╭─ Information shown

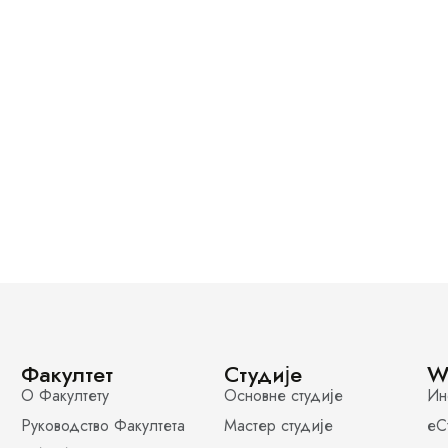
Факултет
Студије
W
О Факултету
Основне студије
Ин
Руководство Факултета
Мастер студије
еС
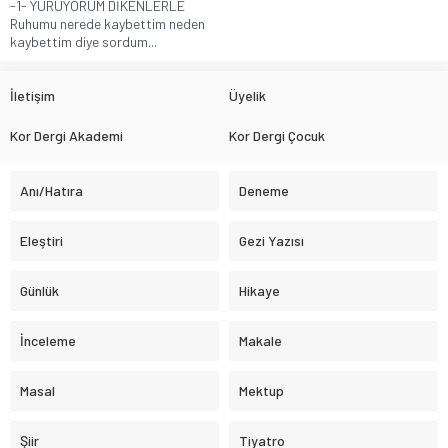
-1- YÜRÜYORUM DİKENLERLE
Ruhumu nerede kaybettim neden
kaybettim diye sordum...
İletişim
Üyelik
Kor Dergi Akademi
Kor Dergi Çocuk
Anı/Hatıra
Deneme
Eleştiri
Gezi Yazısı
Günlük
Hikaye
İnceleme
Makale
Masal
Mektup
Şiir
Tiyatro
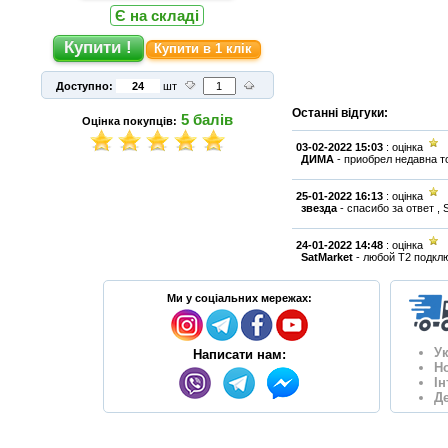
Є на складі
Купити в 1 клік
Доступно:
шт
Останні відгуки:
5
балів
Оцінка покупців:
03-02-2022 15:03
: оцінка
ДИМА
-
приобрел недавна т
25-01-2022 16:13
: оцінка
звезда
-
спасибо за ответ , 
24-01-2022 14:48
: оцінка
SatMarket
-
любой Т2 подклю
Ми у соціальних мережах:
У
Написати нам:
Н
І
Де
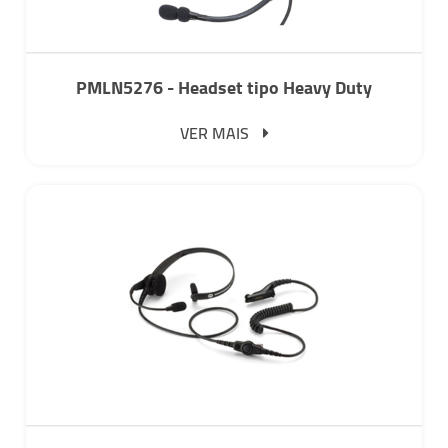
PMLN5276 - Headset tipo Heavy Duty
VER MAIS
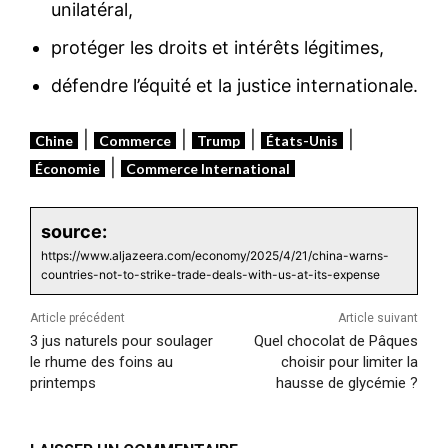
unilatéral,
protéger les droits et intérêts légitimes,
défendre l’équité et la justice internationale.
|
|
|
|
Chine
Commerce
Trump
États-Unis
|
Économie
Commerce International
source:
https://www.aljazeera.com/economy/2025/4/21/china-warns-
countries-not-to-strike-trade-deals-with-us-at-its-expense
Article précédent
Article suivant
3 jus naturels pour soulager
Quel chocolat de Pâques
le rhume des foins au
choisir pour limiter la
printemps
hausse de glycémie ?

╰─

■ **What you need to do**:
Reprint the whole listing verbatim except for the pictures.

■ **Result of this task**:
Факултет
Студије
W
О Факултету
Основне студије
Ин
Руководство Факултета
Мастер студије
еС
-1- YÜRÜYORUM DİKENLERLE
Ruhumu nerede kaybettim neden
kaybettim diye sordum...
İletişim
Üyelik
Kor Dergi Akademi
Kor Dergi Çocuk
Anı/Hatıra
Deneme
Eleştiri
Gezi Yazısı
Günlük
Hikaye
İnceleme
Makale
Masal
Mektup
Şiir
Tiyatro
Є на складі
Купити в 1 клік
Доступно:
шт
Останні відгуки:
5
балів
Оцінка покупців:
03-02-2022 15:03
: оцінка
ДИМА
-
приобрел недавна т
25-01-2022 16:13
: оцінка
звезда
-
спасибо за ответ , 
24-01-2022 14:48
: оцінка
SatMarket
-
любой Т2 подклю
Ми у соціальних мережах:
У
Написати нам:
Н
І
Де
PMLN5276 - Headset tipo Heavy Duty
VER MAIS
unilatéral,
protéger les droits et intérêts légitimes,
défendre l’équité et la justice internationale.
|
|
|
|
Chine
Commerce
Trump
États-Unis
|
Économie
Commerce International
source:
https://www.aljazeera.com/economy/2025/4/21/china-warns-
countries-not-to-strike-trade-deals-with-us-at-its-expense
Article précédent
Article suivant
3 jus naturels pour soulager
Quel chocolat de Pâques
le rhume des foins au
choisir pour limiter la
printemps
hausse de glycémie ?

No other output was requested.